La nomination surprise de Mme Mayer, l’une des figures les plus connues du milieu de la high tech après 13 ans chez Google, a été finalement applaudie par plusieurs figures de la Silicon Valley.

Le président et cofondateur de Twitter, Jack Dorsey, s’est dit «super excité» pour le groupe et pour Mme Mayer. «Ils vont parfaitement ensemble. Félicitations Marissa!»
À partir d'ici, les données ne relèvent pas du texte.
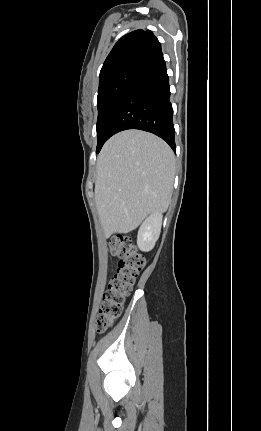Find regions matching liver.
<instances>
[{"instance_id": "1", "label": "liver", "mask_w": 261, "mask_h": 431, "mask_svg": "<svg viewBox=\"0 0 261 431\" xmlns=\"http://www.w3.org/2000/svg\"><path fill=\"white\" fill-rule=\"evenodd\" d=\"M175 157L159 137L140 130L112 136L97 159L95 202L105 237L128 233L167 210Z\"/></svg>"}]
</instances>
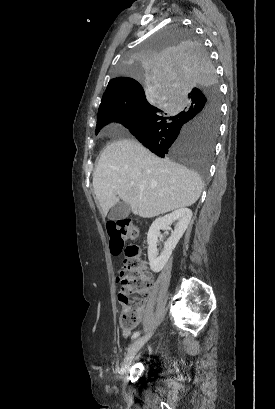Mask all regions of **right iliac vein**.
Here are the masks:
<instances>
[{"label":"right iliac vein","instance_id":"obj_1","mask_svg":"<svg viewBox=\"0 0 275 409\" xmlns=\"http://www.w3.org/2000/svg\"><path fill=\"white\" fill-rule=\"evenodd\" d=\"M150 334H147L143 337L135 340L129 347L127 354L122 362L121 371L125 372L126 369L131 365L132 360L134 359L137 352L143 347V345L149 340Z\"/></svg>","mask_w":275,"mask_h":409}]
</instances>
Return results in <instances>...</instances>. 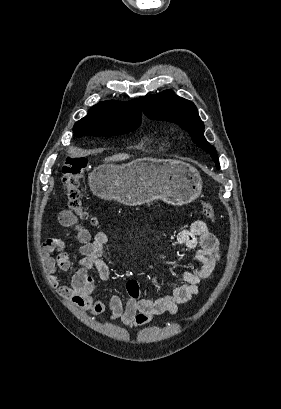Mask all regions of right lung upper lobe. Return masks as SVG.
Listing matches in <instances>:
<instances>
[{"label": "right lung upper lobe", "instance_id": "obj_1", "mask_svg": "<svg viewBox=\"0 0 281 409\" xmlns=\"http://www.w3.org/2000/svg\"><path fill=\"white\" fill-rule=\"evenodd\" d=\"M141 109L138 99L127 103L105 101L94 105L88 114L75 123L73 129L80 127H129L140 125Z\"/></svg>", "mask_w": 281, "mask_h": 409}]
</instances>
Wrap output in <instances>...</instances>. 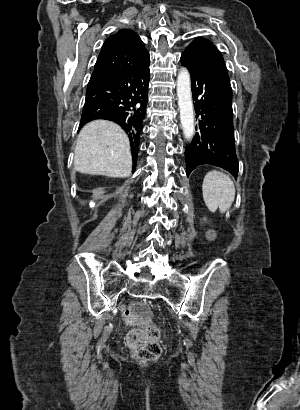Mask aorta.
<instances>
[{"instance_id":"aorta-1","label":"aorta","mask_w":300,"mask_h":410,"mask_svg":"<svg viewBox=\"0 0 300 410\" xmlns=\"http://www.w3.org/2000/svg\"><path fill=\"white\" fill-rule=\"evenodd\" d=\"M177 96L180 111V121L184 137L190 140L194 136V108L191 93L190 74L186 68H181L177 76Z\"/></svg>"}]
</instances>
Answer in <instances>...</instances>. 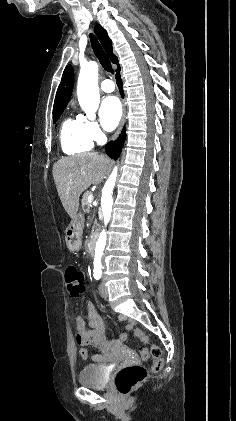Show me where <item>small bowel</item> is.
Instances as JSON below:
<instances>
[{
	"label": "small bowel",
	"instance_id": "small-bowel-1",
	"mask_svg": "<svg viewBox=\"0 0 236 421\" xmlns=\"http://www.w3.org/2000/svg\"><path fill=\"white\" fill-rule=\"evenodd\" d=\"M88 311H89V324L91 326V330L102 329L104 331V323L102 318L96 313L93 305L91 303L88 304ZM85 323L81 318L77 319V325L80 328ZM81 357L86 360L87 359V352L85 349L80 350Z\"/></svg>",
	"mask_w": 236,
	"mask_h": 421
}]
</instances>
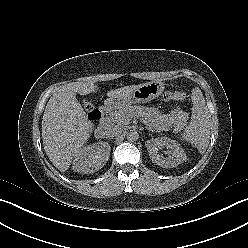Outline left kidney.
<instances>
[{"instance_id": "left-kidney-1", "label": "left kidney", "mask_w": 248, "mask_h": 248, "mask_svg": "<svg viewBox=\"0 0 248 248\" xmlns=\"http://www.w3.org/2000/svg\"><path fill=\"white\" fill-rule=\"evenodd\" d=\"M153 163L163 168H173L186 161V154L178 143L167 137L155 138L145 143ZM160 148L169 149L168 157L159 154Z\"/></svg>"}]
</instances>
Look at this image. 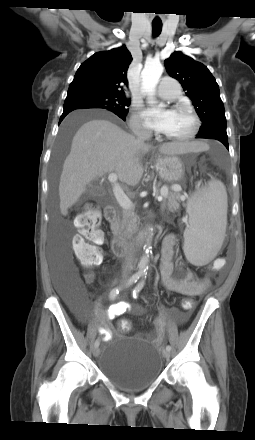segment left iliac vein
<instances>
[{"label": "left iliac vein", "instance_id": "obj_1", "mask_svg": "<svg viewBox=\"0 0 255 440\" xmlns=\"http://www.w3.org/2000/svg\"><path fill=\"white\" fill-rule=\"evenodd\" d=\"M163 356L166 358V359H168L169 357H170V351L169 350H164L163 351Z\"/></svg>", "mask_w": 255, "mask_h": 440}]
</instances>
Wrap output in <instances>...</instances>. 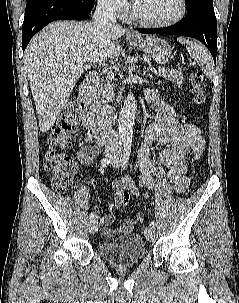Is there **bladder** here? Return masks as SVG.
<instances>
[{
  "instance_id": "bladder-1",
  "label": "bladder",
  "mask_w": 239,
  "mask_h": 303,
  "mask_svg": "<svg viewBox=\"0 0 239 303\" xmlns=\"http://www.w3.org/2000/svg\"><path fill=\"white\" fill-rule=\"evenodd\" d=\"M98 252L114 265L130 266L145 255V243L140 234L132 233L100 242Z\"/></svg>"
}]
</instances>
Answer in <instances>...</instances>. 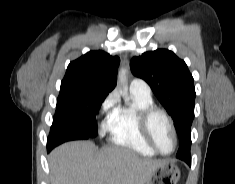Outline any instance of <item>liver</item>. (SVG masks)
Wrapping results in <instances>:
<instances>
[{"instance_id": "1", "label": "liver", "mask_w": 235, "mask_h": 184, "mask_svg": "<svg viewBox=\"0 0 235 184\" xmlns=\"http://www.w3.org/2000/svg\"><path fill=\"white\" fill-rule=\"evenodd\" d=\"M164 162L118 146L98 150L90 140L62 144L49 158L53 184H145Z\"/></svg>"}]
</instances>
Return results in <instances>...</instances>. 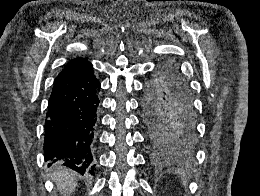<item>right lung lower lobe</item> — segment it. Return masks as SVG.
I'll use <instances>...</instances> for the list:
<instances>
[{"label": "right lung lower lobe", "mask_w": 260, "mask_h": 196, "mask_svg": "<svg viewBox=\"0 0 260 196\" xmlns=\"http://www.w3.org/2000/svg\"><path fill=\"white\" fill-rule=\"evenodd\" d=\"M101 84L91 68L55 80L45 121L44 158L93 175L98 91Z\"/></svg>", "instance_id": "1"}]
</instances>
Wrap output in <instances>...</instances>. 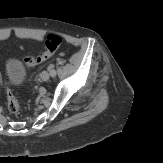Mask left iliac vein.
Returning <instances> with one entry per match:
<instances>
[{
  "mask_svg": "<svg viewBox=\"0 0 163 163\" xmlns=\"http://www.w3.org/2000/svg\"><path fill=\"white\" fill-rule=\"evenodd\" d=\"M40 78L43 80V81H48L49 78H50V74L48 71H43L41 74H40Z\"/></svg>",
  "mask_w": 163,
  "mask_h": 163,
  "instance_id": "1",
  "label": "left iliac vein"
}]
</instances>
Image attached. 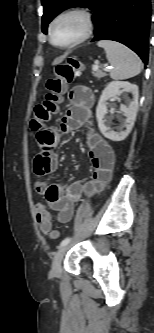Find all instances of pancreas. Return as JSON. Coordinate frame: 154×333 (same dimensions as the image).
<instances>
[{
  "label": "pancreas",
  "mask_w": 154,
  "mask_h": 333,
  "mask_svg": "<svg viewBox=\"0 0 154 333\" xmlns=\"http://www.w3.org/2000/svg\"><path fill=\"white\" fill-rule=\"evenodd\" d=\"M93 76L97 77V78H102L105 77L107 74L99 69H95V67H93V72H92Z\"/></svg>",
  "instance_id": "cf45deb5"
}]
</instances>
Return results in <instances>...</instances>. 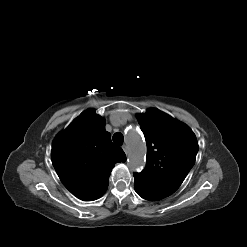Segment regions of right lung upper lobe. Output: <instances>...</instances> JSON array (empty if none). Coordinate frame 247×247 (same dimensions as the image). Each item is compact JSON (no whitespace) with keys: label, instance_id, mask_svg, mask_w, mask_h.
<instances>
[{"label":"right lung upper lobe","instance_id":"right-lung-upper-lobe-1","mask_svg":"<svg viewBox=\"0 0 247 247\" xmlns=\"http://www.w3.org/2000/svg\"><path fill=\"white\" fill-rule=\"evenodd\" d=\"M51 157L64 186L84 201L100 198L107 190L114 165L126 161L123 150L105 131V119L92 109L55 137Z\"/></svg>","mask_w":247,"mask_h":247}]
</instances>
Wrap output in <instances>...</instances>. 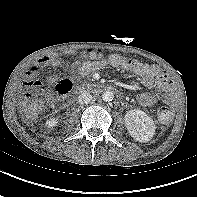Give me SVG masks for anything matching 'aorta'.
<instances>
[{
	"mask_svg": "<svg viewBox=\"0 0 197 197\" xmlns=\"http://www.w3.org/2000/svg\"><path fill=\"white\" fill-rule=\"evenodd\" d=\"M114 98V93L112 91H106L102 95V99L106 102L112 101Z\"/></svg>",
	"mask_w": 197,
	"mask_h": 197,
	"instance_id": "762f6f07",
	"label": "aorta"
}]
</instances>
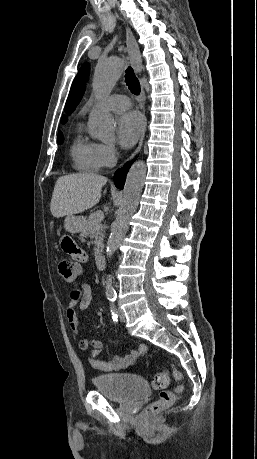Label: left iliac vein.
I'll return each instance as SVG.
<instances>
[{
	"mask_svg": "<svg viewBox=\"0 0 257 459\" xmlns=\"http://www.w3.org/2000/svg\"><path fill=\"white\" fill-rule=\"evenodd\" d=\"M118 311H119L120 321L121 322H125L126 321V317H125V314H124L123 310L122 309H118Z\"/></svg>",
	"mask_w": 257,
	"mask_h": 459,
	"instance_id": "left-iliac-vein-1",
	"label": "left iliac vein"
}]
</instances>
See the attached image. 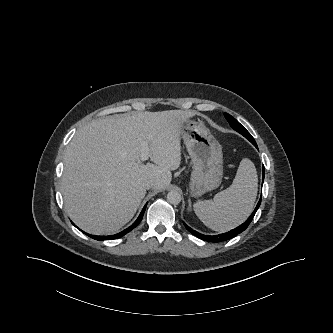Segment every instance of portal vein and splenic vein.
I'll return each mask as SVG.
<instances>
[{
    "label": "portal vein and splenic vein",
    "mask_w": 333,
    "mask_h": 333,
    "mask_svg": "<svg viewBox=\"0 0 333 333\" xmlns=\"http://www.w3.org/2000/svg\"><path fill=\"white\" fill-rule=\"evenodd\" d=\"M150 157V153H149V147L147 143H143L141 146V156L140 159L142 161H146L148 160Z\"/></svg>",
    "instance_id": "obj_1"
}]
</instances>
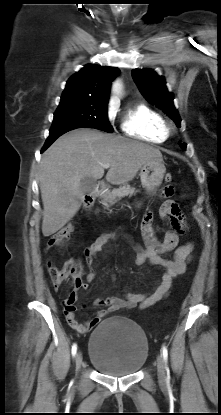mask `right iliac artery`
Returning <instances> with one entry per match:
<instances>
[{"instance_id": "82829eb1", "label": "right iliac artery", "mask_w": 221, "mask_h": 415, "mask_svg": "<svg viewBox=\"0 0 221 415\" xmlns=\"http://www.w3.org/2000/svg\"><path fill=\"white\" fill-rule=\"evenodd\" d=\"M76 351H77V345H76V344H74V345L72 346V350H71V352H72V355H73V356H75Z\"/></svg>"}]
</instances>
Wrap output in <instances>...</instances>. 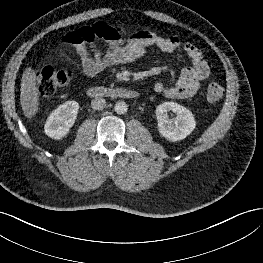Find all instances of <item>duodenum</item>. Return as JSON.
I'll return each instance as SVG.
<instances>
[{
    "label": "duodenum",
    "mask_w": 263,
    "mask_h": 263,
    "mask_svg": "<svg viewBox=\"0 0 263 263\" xmlns=\"http://www.w3.org/2000/svg\"><path fill=\"white\" fill-rule=\"evenodd\" d=\"M87 95L90 98H124V99H137L139 93L129 88H109L103 86H93L88 88Z\"/></svg>",
    "instance_id": "obj_1"
}]
</instances>
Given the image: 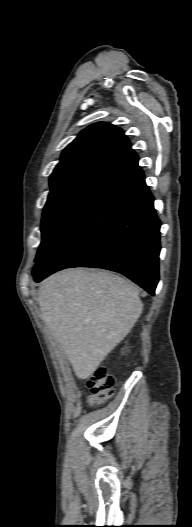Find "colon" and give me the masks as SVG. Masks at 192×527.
<instances>
[{"instance_id": "obj_1", "label": "colon", "mask_w": 192, "mask_h": 527, "mask_svg": "<svg viewBox=\"0 0 192 527\" xmlns=\"http://www.w3.org/2000/svg\"><path fill=\"white\" fill-rule=\"evenodd\" d=\"M115 384V378L105 367H97L87 381L91 391L88 397L89 405H99L107 401L114 393Z\"/></svg>"}]
</instances>
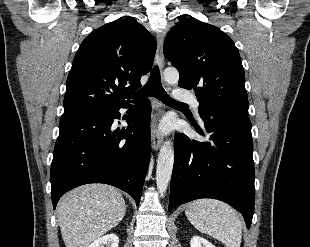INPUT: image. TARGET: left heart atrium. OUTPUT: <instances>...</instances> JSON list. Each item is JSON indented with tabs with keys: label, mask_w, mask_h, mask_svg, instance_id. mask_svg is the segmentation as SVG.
I'll use <instances>...</instances> for the list:
<instances>
[{
	"label": "left heart atrium",
	"mask_w": 310,
	"mask_h": 247,
	"mask_svg": "<svg viewBox=\"0 0 310 247\" xmlns=\"http://www.w3.org/2000/svg\"><path fill=\"white\" fill-rule=\"evenodd\" d=\"M163 130H167L168 129V124L167 123H164L163 126H162Z\"/></svg>",
	"instance_id": "obj_1"
}]
</instances>
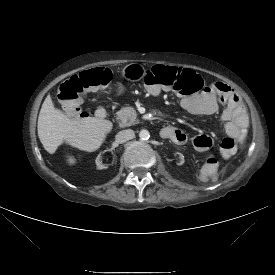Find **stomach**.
<instances>
[{"instance_id": "0dacf381", "label": "stomach", "mask_w": 275, "mask_h": 275, "mask_svg": "<svg viewBox=\"0 0 275 275\" xmlns=\"http://www.w3.org/2000/svg\"><path fill=\"white\" fill-rule=\"evenodd\" d=\"M121 74L127 81L134 82L140 80L144 76L145 69L140 64L130 63L122 69Z\"/></svg>"}]
</instances>
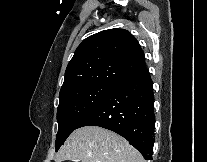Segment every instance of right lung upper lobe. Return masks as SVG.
I'll return each mask as SVG.
<instances>
[{
    "label": "right lung upper lobe",
    "mask_w": 207,
    "mask_h": 162,
    "mask_svg": "<svg viewBox=\"0 0 207 162\" xmlns=\"http://www.w3.org/2000/svg\"><path fill=\"white\" fill-rule=\"evenodd\" d=\"M138 41L124 29H108L86 38L70 60L60 94L94 84L117 85L145 68Z\"/></svg>",
    "instance_id": "obj_1"
}]
</instances>
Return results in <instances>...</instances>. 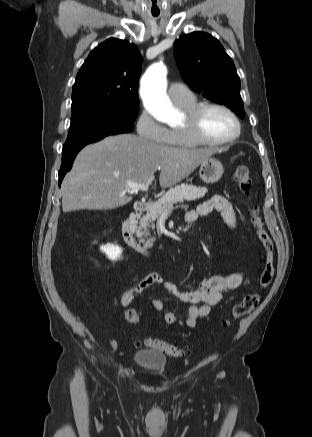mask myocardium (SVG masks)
<instances>
[{"mask_svg":"<svg viewBox=\"0 0 312 437\" xmlns=\"http://www.w3.org/2000/svg\"><path fill=\"white\" fill-rule=\"evenodd\" d=\"M212 108L226 112L233 119L235 131L231 136L221 140H212L204 136L201 130V118L207 110ZM184 113L185 117L181 128L188 137L197 144L208 146L227 145L237 140L241 134V122L239 117L231 108L224 104L217 102L201 103Z\"/></svg>","mask_w":312,"mask_h":437,"instance_id":"f54148a6","label":"myocardium"}]
</instances>
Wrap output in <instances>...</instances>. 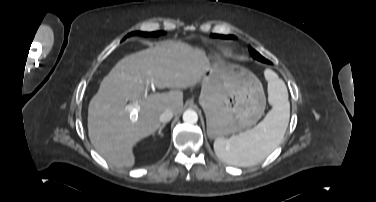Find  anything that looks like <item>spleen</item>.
Segmentation results:
<instances>
[{"label":"spleen","instance_id":"3e777b00","mask_svg":"<svg viewBox=\"0 0 376 202\" xmlns=\"http://www.w3.org/2000/svg\"><path fill=\"white\" fill-rule=\"evenodd\" d=\"M268 101L272 110L255 128L229 139L217 138L214 151L219 159L236 166L248 167L263 161L282 141L290 118V104L284 82L268 69Z\"/></svg>","mask_w":376,"mask_h":202}]
</instances>
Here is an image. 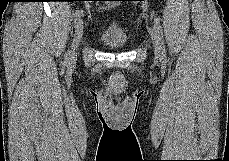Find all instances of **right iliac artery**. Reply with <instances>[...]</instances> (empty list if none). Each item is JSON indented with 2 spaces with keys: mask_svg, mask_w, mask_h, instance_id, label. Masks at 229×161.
I'll return each instance as SVG.
<instances>
[{
  "mask_svg": "<svg viewBox=\"0 0 229 161\" xmlns=\"http://www.w3.org/2000/svg\"><path fill=\"white\" fill-rule=\"evenodd\" d=\"M82 17V12L77 10L74 16V26L77 27L78 24L80 23V19ZM70 55V51H68V53L66 54V57L69 58Z\"/></svg>",
  "mask_w": 229,
  "mask_h": 161,
  "instance_id": "right-iliac-artery-1",
  "label": "right iliac artery"
}]
</instances>
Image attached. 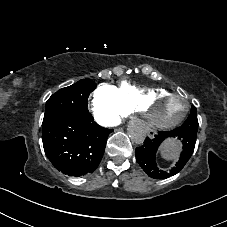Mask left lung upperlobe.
Returning <instances> with one entry per match:
<instances>
[{"instance_id": "left-lung-upper-lobe-1", "label": "left lung upper lobe", "mask_w": 227, "mask_h": 227, "mask_svg": "<svg viewBox=\"0 0 227 227\" xmlns=\"http://www.w3.org/2000/svg\"><path fill=\"white\" fill-rule=\"evenodd\" d=\"M182 129L191 130L197 132L198 130V119H197V110L196 107H191V112L189 117L181 126Z\"/></svg>"}]
</instances>
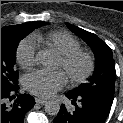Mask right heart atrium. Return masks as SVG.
<instances>
[{"label":"right heart atrium","mask_w":123,"mask_h":123,"mask_svg":"<svg viewBox=\"0 0 123 123\" xmlns=\"http://www.w3.org/2000/svg\"><path fill=\"white\" fill-rule=\"evenodd\" d=\"M36 58L37 46L30 38L23 40L16 52V59L19 66L24 70H29L35 65Z\"/></svg>","instance_id":"d8ad5b80"}]
</instances>
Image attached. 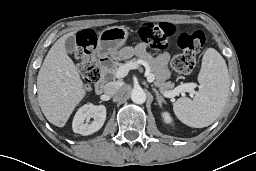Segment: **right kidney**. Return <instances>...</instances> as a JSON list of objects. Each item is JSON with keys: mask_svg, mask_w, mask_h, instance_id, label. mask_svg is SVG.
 Listing matches in <instances>:
<instances>
[{"mask_svg": "<svg viewBox=\"0 0 256 171\" xmlns=\"http://www.w3.org/2000/svg\"><path fill=\"white\" fill-rule=\"evenodd\" d=\"M90 117H94L91 124L84 123ZM106 120V107L104 105L85 104L75 114L72 128L75 133L90 135L97 132Z\"/></svg>", "mask_w": 256, "mask_h": 171, "instance_id": "right-kidney-1", "label": "right kidney"}]
</instances>
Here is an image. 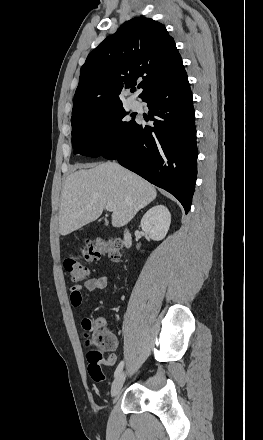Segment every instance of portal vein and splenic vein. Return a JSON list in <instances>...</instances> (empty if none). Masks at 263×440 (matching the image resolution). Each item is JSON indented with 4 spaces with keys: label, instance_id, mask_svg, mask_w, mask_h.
<instances>
[{
    "label": "portal vein and splenic vein",
    "instance_id": "obj_1",
    "mask_svg": "<svg viewBox=\"0 0 263 440\" xmlns=\"http://www.w3.org/2000/svg\"><path fill=\"white\" fill-rule=\"evenodd\" d=\"M114 208H115V206H114L113 203H107V204H106V210H107V211H113Z\"/></svg>",
    "mask_w": 263,
    "mask_h": 440
}]
</instances>
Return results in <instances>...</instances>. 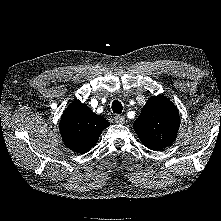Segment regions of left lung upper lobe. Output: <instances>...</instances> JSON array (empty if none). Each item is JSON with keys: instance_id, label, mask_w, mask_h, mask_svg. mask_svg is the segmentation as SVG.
I'll use <instances>...</instances> for the list:
<instances>
[{"instance_id": "left-lung-upper-lobe-1", "label": "left lung upper lobe", "mask_w": 221, "mask_h": 221, "mask_svg": "<svg viewBox=\"0 0 221 221\" xmlns=\"http://www.w3.org/2000/svg\"><path fill=\"white\" fill-rule=\"evenodd\" d=\"M179 126L178 109L163 95L151 97L133 124L141 142L155 151L175 141Z\"/></svg>"}]
</instances>
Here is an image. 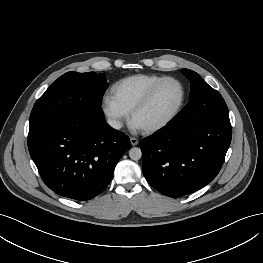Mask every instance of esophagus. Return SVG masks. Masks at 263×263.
Returning a JSON list of instances; mask_svg holds the SVG:
<instances>
[{
  "instance_id": "esophagus-1",
  "label": "esophagus",
  "mask_w": 263,
  "mask_h": 263,
  "mask_svg": "<svg viewBox=\"0 0 263 263\" xmlns=\"http://www.w3.org/2000/svg\"><path fill=\"white\" fill-rule=\"evenodd\" d=\"M130 142L132 146H136L139 143L138 139L135 137H131Z\"/></svg>"
}]
</instances>
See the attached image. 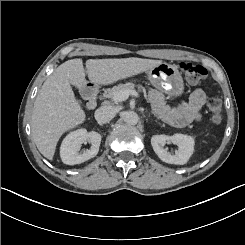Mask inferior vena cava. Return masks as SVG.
<instances>
[{
	"label": "inferior vena cava",
	"mask_w": 245,
	"mask_h": 245,
	"mask_svg": "<svg viewBox=\"0 0 245 245\" xmlns=\"http://www.w3.org/2000/svg\"><path fill=\"white\" fill-rule=\"evenodd\" d=\"M115 114L111 106H101L95 111V119L99 124L108 122Z\"/></svg>",
	"instance_id": "602c4592"
}]
</instances>
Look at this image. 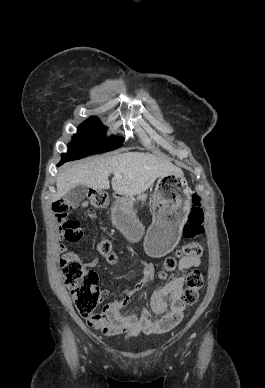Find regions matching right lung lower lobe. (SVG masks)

Même Eric Schmidt, président du conseil d’administration de Google, a tiré son chapeau: «Yahoo! a fait un très bon choix et je suis personnellement très enthousiaste à l’idée de voir une autre femme prendre la direction d’une entreprise de haute technologie. Meilleurs voeux à Marissa et à Yahoo!», a-t-il dit dans une déclaration communiquée par Google.

Mme Mayer rejoint le cercle encore restreint des femmes patronnes aux Etats-Unis, et dans la high-tech en particulier, avec Meg Whitman (Hewlett-Packard), Ginni Rometty (IBM) et Ursula Burns (Xerox). Sa nomination il y a trois mois au conseil d’administration du géant de la distribution Wal-Mart avait déjà signalé son influence.

Sur le fond, l’influent patron du fonds Andreessen Horowitz, Marc Andreessen, a jugé «très parlant de la part de Yahoo! de choisir quelqu’un qui est spécialisé dans les produits».

«Cela peut permettre à Yahoo! de redevenir novateur», a-t-il dit lors d’une conférence retransmise sur internet.

Mais Shar Van Boskirk, analyste chez Forrester Research, s’est inquiétée de voir Yahoo! prendre un énième virage : «Ils s’étaient concentrés sur le commerce avec Scott Thompson, ces dernières semaines sur la production médias (...) et maintenant j’ai l’impression que cette nomination signifie qu’ils veulent se concentrer sur les produits, comme la messagerie, les outils de gestion des publicités, etc.», a-t-elle dit à l’AFP.

«Cela ne correspond pas à la vision qu’ils ont essayé de faire passer ces dernières années», a-t-elle ajouté.

L’expérience de Mme Mayer porte sur le développement de produits, or «le défi pour Yahoo!, c’est qu’il a trop de produits», estime-t-elle. «J’ai peur que son expertise soit (...) précisément ce qu’il faut que Yahoo! réduise».

Marissa Mayer, 20e employée (et première femme) de Google en 1999, a été responsable du lancement d’une centaine de fonctionnalités et produits clé, pour le moteur de recherche, Google News, Google Maps et la messagerie Gmail, entre autres.

L’action Yahoo! gagnait 2,01% à 15,96 dollars dans les échanges électroniques après la clôture de la Bourse.

L’analyste Trip Chowdhry, chez Global Equities Research, a appelé à la prudence. «Marissa Mayer est quelqu’un de très intelligent, mais je ne crois pas que ça change grand chose», a-t-il dit à l’AFP.

Selon lui, «elle n’a pas le pouvoir d’apporter une différence», vu l’influence qu’exerce déjà le fonds Third Point, un investisseur activiste plus intéressé selon lui par le profit à court terme que par une stratégie à long terme.